CARACAS, Venezuela ((DailyNews)) — A man revered by millions of Venezuelans as the “doctor of the poor” is one step away from sainthood after being beatified Friday in the South American country’s capital.
Dr. Jose Gregorio Hernández, who died in 1919, was beatified in a simple and emotional ceremony, culminating decades of efforts by Venezuela’s Catholics. Mass celebrations were postponed indefinitely due to the coronavirus pandemic.
Apostolic Nuncio Aldo Giordano, representing the Vatican, said during the ceremony that Hernández “will be called blessed and celebrated every year.”
“It seems providential to celebrate the beatification of a doctor in the midst of a pandemic that affects all of humanity,” Giordano said. “In the figure of Blessed Dr. José Gregorio, the church today pays a tribute of recognition, gratitude and prayer to medical and health professionals.”
He added that Hernández is capable of uniting Venezuelans, despite their differences, even religious and ideological. Both government and opposition figures sent tweets Friday celebrating the first Venezuelan layman to be beatified. The other three are female members of religious orders.
Fewer than 300 people, almost entirely priests and nuns, attended the event in the small chapel of a Catholic school on the edge of a mountainous national park north of the capital of Caracas. The ritual was carried live on television.
Hernández, born on Oct. 26, 1864, was convinced that science was one of the main ways to get the country out of misery. He founded two research institutions and several classes at the Central University of Venezuela, the oldest and largest in the country.
“He believed that medicine was a priesthood of human pain,” Luis Razetti, a prominent Venezuelan doctor and friend of Hernández, once said.
Hernández, who never married, graduated as a doctor in Caracas in 1888. He traveled to Europe to study and then to become a Catholic monk, but his fragile health was affected by Italy’s cold and humid weather. He returned to Venezuela to recover and stayed permanently.

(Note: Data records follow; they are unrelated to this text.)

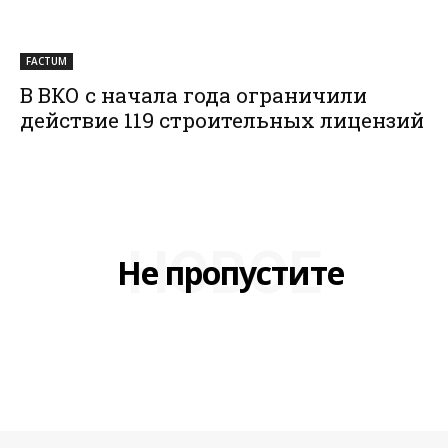
FACTUM
В ВКО с начала года ограничили
действие 119 строительных лицензий
НОВОЕ
Не пропустите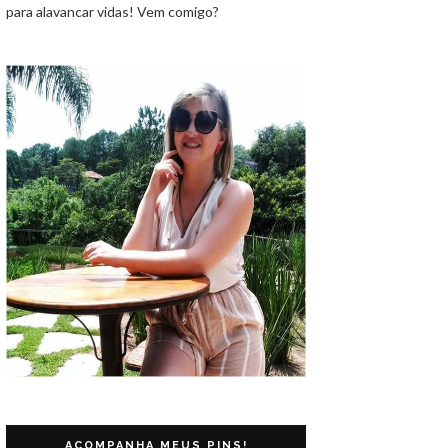
para alavancar vidas! Vem comigo?
ACOMPANHA MEUS PINS!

On June 29, 1919, he was killed while crossing a street shortly after picking up medicines at a pharmacy to take to an impoverished woman. An estimated 20,000 people participated in his funeral procession, about a quarter of the population of Caracas at the time.
In 1986, the Vatican declared Hernández “venerable,” which means that he led an exemplary Christian life. But to achieve sanctity, teams of doctors, theologians and cardinals must approve two miracles attributed to him.
He was beatified after the church certified a miracle in the case of Yaxury Solorzano, a girl who completely recovered after being shot in the head.
Beatification is the third and penultimate step toward canonization. Hernández could become a saint if he is credited with another miracle.
Many of the people who have been beatified never went on to be declared saints, while others were canonized, often centuries later. Among the more than 10,000 saints recognized by the Roman Catholic Church, fewer than 100 were laypeople.
But in the hearts of many Venezuelans, Hernández is already a saint.
“José Gregorio was a healer, he would not have wanted us to risk going out on the street for him,” said María Delgado, a 68-year-old retiree, who on Friday bought candles to light at home before a statuette of the doctor.
Pope Francis signed the decree for the beatification in June. In a video message Thursday, he noted that the beatification will take place at a challenging time for Venezuelans, saying, “I am aware that these prolonged hardships and anguish have been aggravated by the terrible pandemic of COVID-19 that affects us all.”
“I have very present today so many dead, so many infected by the coronavirus who have paid with their lives. … I also have in mind all those who have left the country in search of better living conditions, and also those who are deprived of freedom and those who lack what is most necessary.”
The Friday celebration was to be led by the Vatican Secretary of State, Cardinal Pietro Parolin, but his trip was canceled largely due to the COVID-19 pandemic, the Vatican said this week.